Stored data entries:
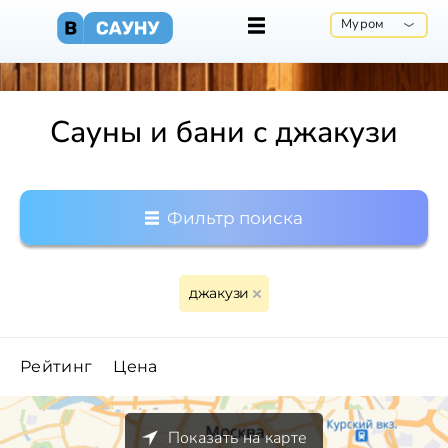
Муром
Сауны и бани с джакузи
Фильтр поиска
джакузи
Рейтинг
Цена
Показать на карте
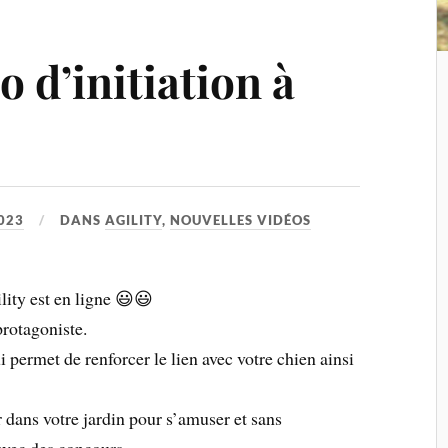
o d’initiation à
2023
DANS
AGILITY
,
NOUVELLES VIDÉOS
ility est en ligne 😃😃
protagoniste.
i permet de renforcer le lien avec votre chien ainsi
r dans votre jardin pour s’amuser et sans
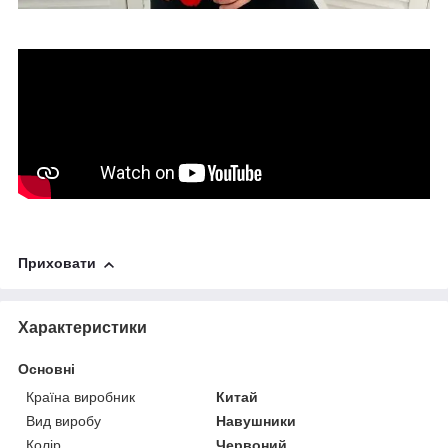
Приховати
Характеристики
Основні
Країна виробник
Китай
Вид виробу
Навушники
Колір
Червоний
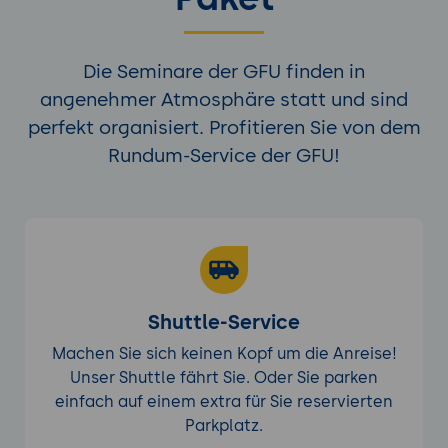
Verantwortlichkeiten.
Nutzung von Suricata zur Incident-
Response: Erkennung und Analyse von
Die Seminare der GFU finden in
Sicherheitsvorfällen.
angenehmer Atmosphäre statt und sind
perfekt organisiert. Profitieren Sie von dem
Durchführung und Analyse
Rundum-Service der GFU!
Effektive Incident-Response: Echtzeit-
Reaktionen und Nachverfolgung.
Nachbereitung und Analyse: Lessons
Learned, Verbesserung der
Sicherheitsmaßnahmen.
Dokumentation und Berichterstattung
Shuttle-Service
Erstellung von Incident-Reports:
Detaillierte Berichte und Analysen.
Machen Sie sich keinen Kopf um die Anreise!
Kommunikation mit Stakeholdern:
Unser Shuttle fährt Sie. Oder Sie parken
Transparente Berichterstattung und
einfach auf einem extra für Sie reservierten
Empfehlungen.
Parkplatz.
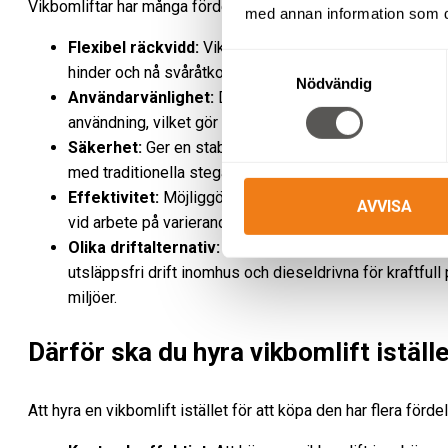
Vikbomliftar har många fördelar när det gäller både flexibilit
med annan information som du 
Flexibel räckvidd:
Vikbomliftar har en ledad bom som g
Samtyckesval
hinder och nå svåråtkomliga områden, både vertikalt och
Nödvändig
Användarvänlighet:
De är enkla att manövrera och krä
användning, vilket gör dem effektiva för både nybörjar
Säkerhet:
Ger en stabil arbetsplattform som minimerar 
med traditionella stegar och ställningar.
Effektivitet:
Möjliggör snabb förflyttning och exakt pos
AVVISA
vid arbete på varierande höjder och platser.
Olika driftalternativ:
Våra vikbomliftar finns både som
utsläppsfri drift inomhus och dieseldrivna för kraftfull
miljöer.
Därför ska du hyra vikbomlift iställe
Att hyra en vikbomlift istället för att köpa den har flera fördel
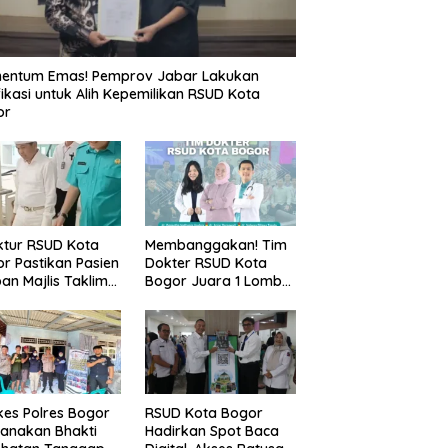
entum Emas! Pemprov Jabar Lakukan
fikasi untuk Alih Kepemilikan RSUD Kota
or
ktur RSUD Kota
Membanggakan! Tim
r Pastikan Pasien
Dokter RSUD Kota
an Majlis Taklim
Bogor Juara 1 Lomba
g Ambruk Akan
Cerdas Cermat, Raih
dapatkan
Pengakuan di Pentas
awatan Maksimal
Medis Se-Bogor
es Polres Bogor
RSUD Kota Bogor
anakan Bhakti
Hadirkan Spot Baca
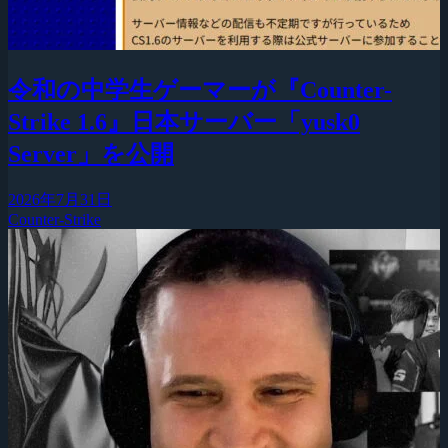
令和の中学生ゲーマーが『Counter-
Strike 1.6』日本サーバー「yusk0
Server」を公開
2026年7月31日
Counter-Strike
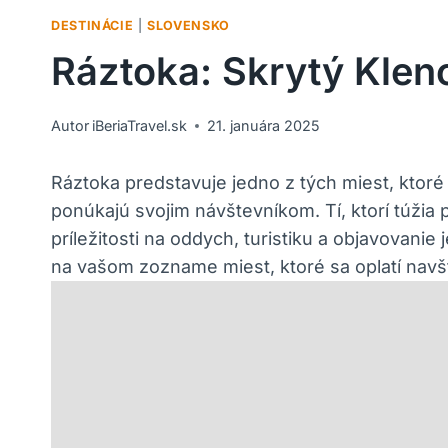
DESTINÁCIE
|
SLOVENSKO
Ráztoka: Skrytý Kleno
Autor
iBeriaTravel.sk
21. januára 2025
Ráztoka predstavuje jedno z tých miest, ktoré ⁤
ponúkajú svojim návštevníkom. Tí,⁢ ktorí túžia ‍
príležitosti na ⁢oddych, turistiku​ a⁢ objavovan
na vašom zozname‌ miest, ktoré sa oplatí navšt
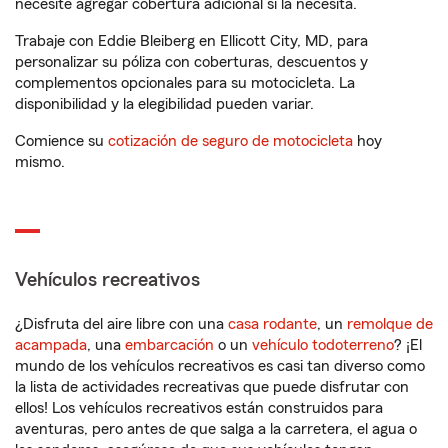
necesite agregar cobertura adicional si la necesita.
Trabaje con Eddie Bleiberg en Ellicott City, MD, para
personalizar su póliza con coberturas, descuentos y
complementos opcionales para su motocicleta. La
disponibilidad y la elegibilidad pueden variar.
Comience su
cotización de seguro de motocicleta
hoy
mismo.
Vehículos recreativos
¿Disfruta del aire libre con una
casa rodante
, un
remolque de
acampada
, una
embarcación
o un
vehículo todoterreno
? ¡El
mundo de los vehículos recreativos es casi tan diverso como
la lista de actividades recreativas que puede disfrutar con
ellos! Los vehículos recreativos están construidos para
aventuras, pero antes de que salga a la carretera, el agua o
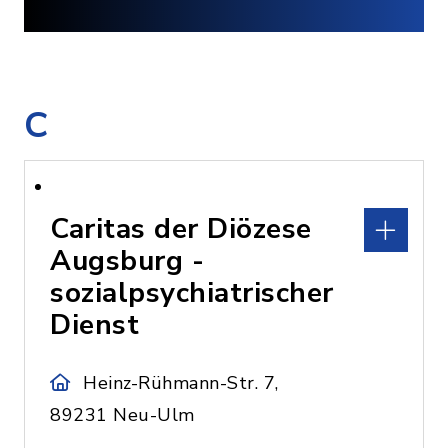
C
Caritas der Diözese
Augsburg -
sozialpsychiatrischer
Dienst
Heinz-Rühmann-Str. 7,
89231 Neu-Ulm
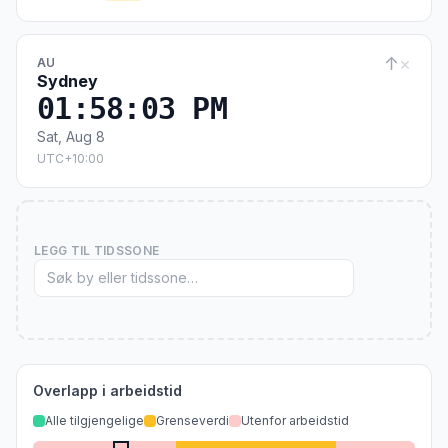
↑
×
AU
Sydney
01:58:03 PM
Sat, Aug 8
UTC+10:00
LEGG TIL TIDSSONE
Overlapp i arbeidstid
Alle tilgjengelige
Grenseverdi
Utenfor arbeidstid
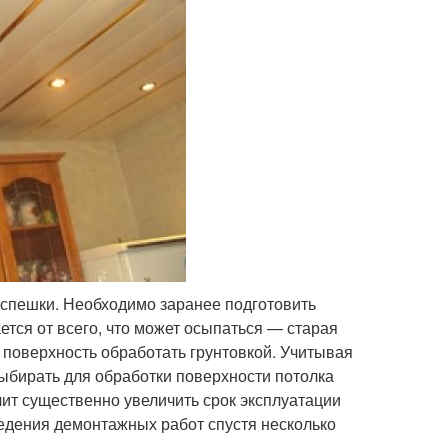
 спешки. Необходимо заранее подготовить
ется от всего, что может осыпаться — старая
о поверхность обработать грунтовкой. Учитывая
 выбирать для обработки поверхности потолка
ит существенно увеличить срок эксплуатации
ведения демонтажных работ спустя несколько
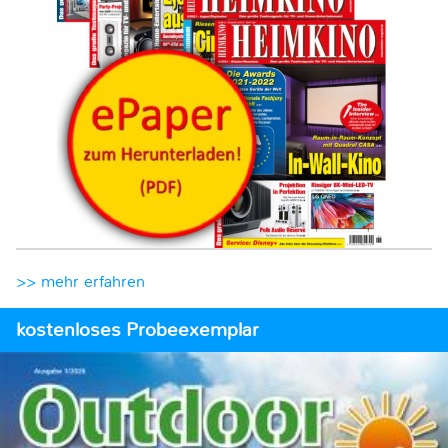
>> mehr erfahren
kostenloses Probeexemplar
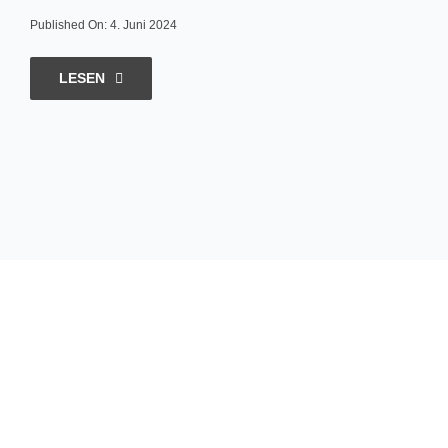
Published On: 4. Juni 2024
LESEN
Hungrig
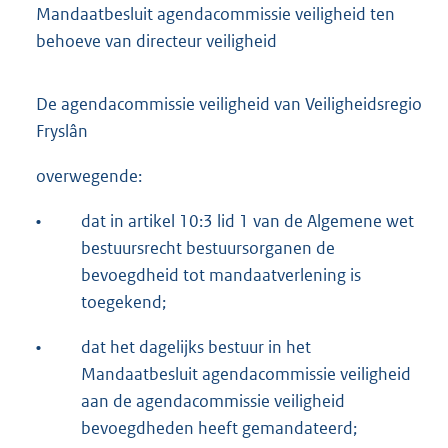
Mandaatbesluit agendacommissie veiligheid ten
behoeve van directeur veiligheid
De agendacommissie veiligheid van Veiligheidsregio
Fryslân
overwegende:
•
dat in artikel 10:3 lid 1 van de Algemene wet
bestuursrecht bestuursorganen de
bevoegdheid tot mandaatverlening is
toegekend;
•
dat het dagelijks bestuur in het
Mandaatbesluit agendacommissie veiligheid
aan de agendacommissie veiligheid
bevoegdheden heeft gemandateerd;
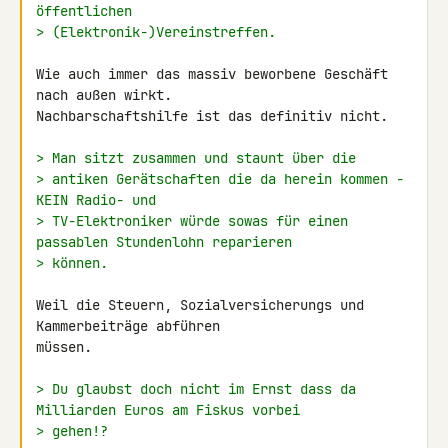
öffentlichen
> (Elektronik-)Vereinstreffen.
Wie auch immer das massiv beworbene Geschäft 
nach außen wirkt.

Nachbarschaftshilfe ist das definitiv nicht.

> Man sitzt zusammen und staunt über die
> antiken Gerätschaften die da herein kommen - 
KEIN Radio- und
> TV-Elektroniker würde sowas für einen 
passablen Stundenlohn reparieren
> können.
Weil die Steuern, Sozialversicherungs und 
Kammerbeiträge abführen 

müssen.

> Du glaubst doch nicht im Ernst dass da 
Milliarden Euros am Fiskus vorbei
> gehen!?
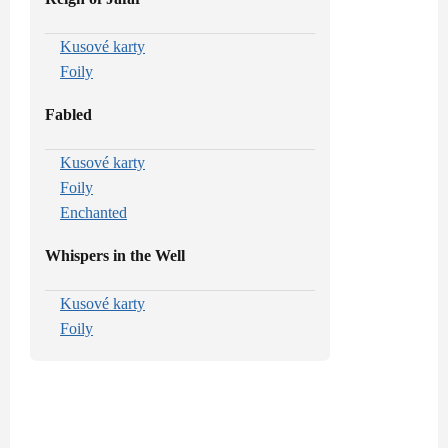
Kusové karty
Foily
Fabled
Kusové karty
Foily
Enchanted
Whispers in the Well
Kusové karty
Foily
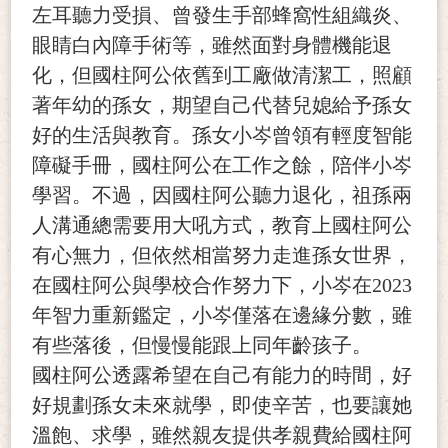
左耳聽力受損、曾發生手部蜂窩性組織炎、
眼睛白內障手術等，雖然面對身體機能退
化，但國柱阿公依舊到工廠做清潔工，照顧
著年幼的孫女，期望自己代替兒媳給予孫女
好的生活與教育。孫女小岑曾領有輕度智能
障礙手冊，國柱阿公在工作之餘，陪伴小岑
學習。不過，因國柱阿公聽力退化，祖孫兩
人溝通總需要用大吼方式，教育上國柱阿公
有心無力，但依然相當努力走進孫女世界，
在國柱阿公與學校合作努力下，小岑在2023
年智力重新鑑定，小岑僅落在邊緣分數，雖
有些落後，但慢慢能跟上同年齡孩子。
國柱阿公透露希望在自己有能力的時間，好
好規劃孫女未來就學，即使辛苦，也要讓她
溫飽、求學，雖然親友提供孝親費給國柱阿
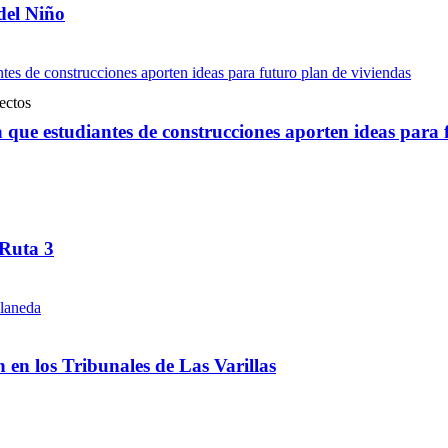
del Niño
ue estudiantes de construcciones aporten ideas para 
 Ruta 3
ón en los Tribunales de Las Varillas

▸ **EXERCISE**:
Your output is the lines from the top of the entries through the line containing "Rundum-Service der GFU!", exactly as they stand. No pictures belong in it.

▸ **SOLUTION TO THIS EXERCISE**:
Муром
Сауны и бани с джакузи
Фильтр поиска
джакузи
Рейтинг
Цена
Показать на карте
o d’initiation à
2023
DANS
AGILITY
,
NOUVELLES VIDÉOS
ility est en ligne 😃😃
protagoniste.
i permet de renforcer le lien avec votre chien ainsi
r dans votre jardin pour s’amuser et sans
Приховати
Характеристики
Основні
Країна виробник
Китай
Вид виробу
Навушники
Колір
Червоний
Verantwortlichkeiten.
Nutzung von Suricata zur Incident-
Response: Erkennung und Analyse von
Die Seminare der GFU finden in
Sicherheitsvorfällen.
angenehmer Atmosphäre statt und sind
perfekt organisiert. Profitieren Sie von dem
Durchführung und Analyse
Rundum-Service der GFU!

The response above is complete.